Just get in and see what happens. You hear lots of players saying that this time of year, and why not?

Parise saw it first-hand a season ago when the unheralded, sixth-seeded New Jersey Devils got all the way to the Cup finals, only to lose to the eighth-seeded Kings.

Just get in.

"We got a matchup that I thought was favorable for us in the first round [Florida Panthers], and we got better as the playoffs went along," Parise said. "We beat two really good teams after that in Philadelphia and New York.

"And you know, everyone is so obsessed with the home-ice thing," he added. "Last year proves it right. L.A., last year as an eighth seed, started each series on the road and went up 2-0 every time.

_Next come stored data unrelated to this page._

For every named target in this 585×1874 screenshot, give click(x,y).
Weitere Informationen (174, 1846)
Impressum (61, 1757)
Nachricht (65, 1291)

We also started on the road the first three series, and we did fine, too. So I think more than ever now that home ice isn't as much of an advantage as it used to be."

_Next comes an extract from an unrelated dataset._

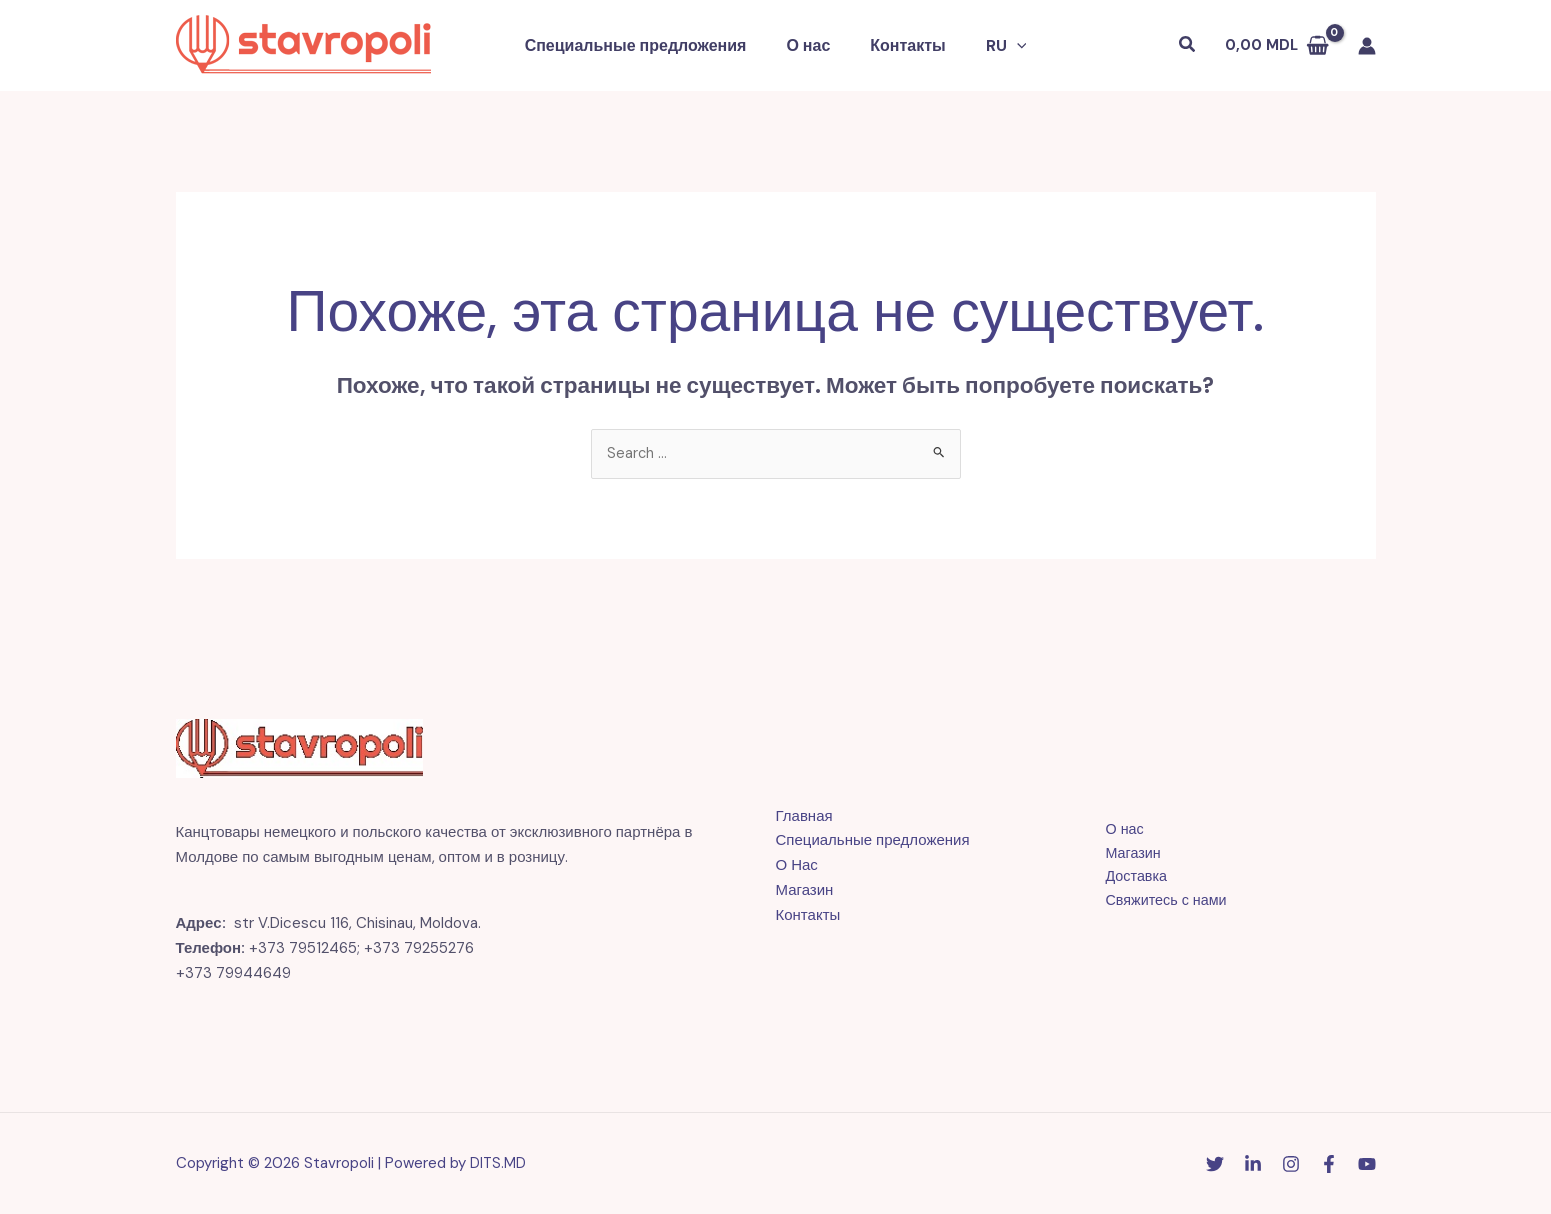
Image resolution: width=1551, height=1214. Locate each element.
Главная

First, the Wild have to get there. And they might have to do so without trade deadline acquisition Jason Pominville, who took a hit to the head from Kings captain Dustin Brown (which cost the latter a two-game suspension) Tuesday and missed practice Thursday.

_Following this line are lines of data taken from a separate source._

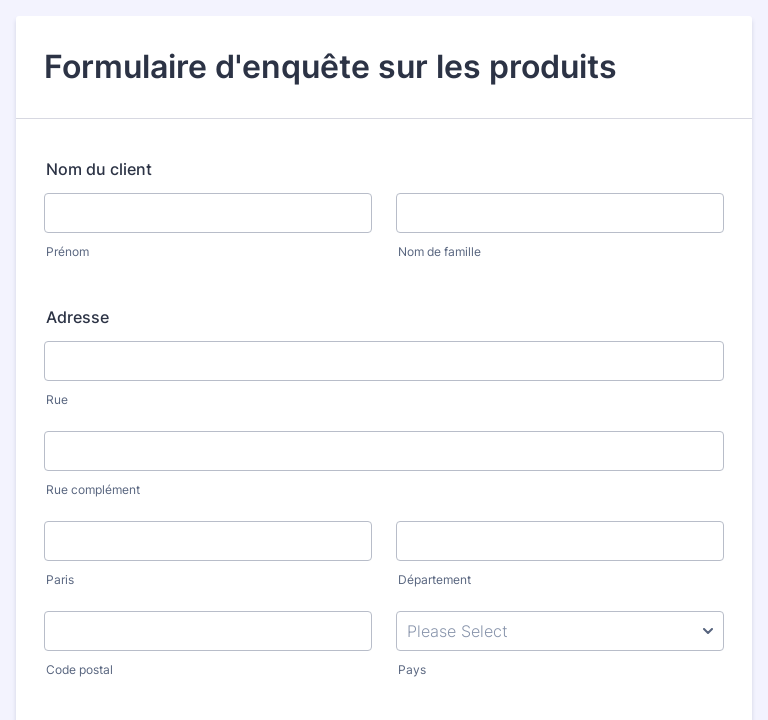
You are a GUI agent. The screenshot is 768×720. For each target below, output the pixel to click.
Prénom (67, 251)
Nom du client (99, 169)
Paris (60, 579)
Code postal (79, 669)
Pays (412, 669)
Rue (57, 399)
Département (434, 579)
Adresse (77, 317)
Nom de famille (439, 251)
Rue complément (93, 489)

Wild GM Chuck Fletcher told ESPN.com via email Thursday that Pominville remained "day to day at this point, upper body."

It's a sizable loss, but if the Wild are fortunate, it won't be prolonged.

"He's played very well for us," Parise said of the former Buffalo Sabres captain. "That line, with [Pierre-Marc] Bouchard and [Kyle] Brodziak, was great for us the last little stretch.

"I don't know Jason's status. I saw him in the locker room [Thursday], and he looked good, but I don't know. Hopefully, he's good to go, because he's a big part of our lineup."

Few players have been a bigger part of Minnesota's lineup than Ryan Suter, who, like Parise, signed a 13-year, $98 million deal last summer to join the Wild as a prized free agent. The star defenseman is a strong Norris Trophy contender, leading the NHL in minutes played while doing it all at both ends of the ice.

"He's been what people expected of him and more," Parise said. "He's played a ton of minutes and plays them well. I feel like the more he plays, the better he plays. And you look at how tough it is for a young defenseman to come into the NHL, just the way Ryan has helped [Jonas] Brodin out this year. To me, Brodin is one of the very best rookies in the NHL. You look at how Ryan has helped out his game; I think he's been unbelievable."

Parise and Suter were brought in for all kinds of reasons, but certainly their experience at crunch time is also valuable for a young team.

"That's a big part of why they wanted to bring Ryan and I in: to share some of that experience that we've had," Parise, who took home Olympic silver with Suter in February 2010 for Team USA, said. "It's hard as a player the first time you play in the playoffs. I know going into New Jersey we had a lot of playoff experience there, and that helped me my first couple of years. So we'll try to help here that way.

"And not just in the playoffs, but just trying to get into the playoffs. Our games lately have been essentially playoff games, too, for us. We got to win them. There's a different atmosphere around the locker room. You try to keep everything in perspective. You lose one game in the playoffs and you think the world is ending. You win the next one and you think you’re winning the Cup."

Win the next one and the Wild are in. That shouldn't be hard to keep in perspective.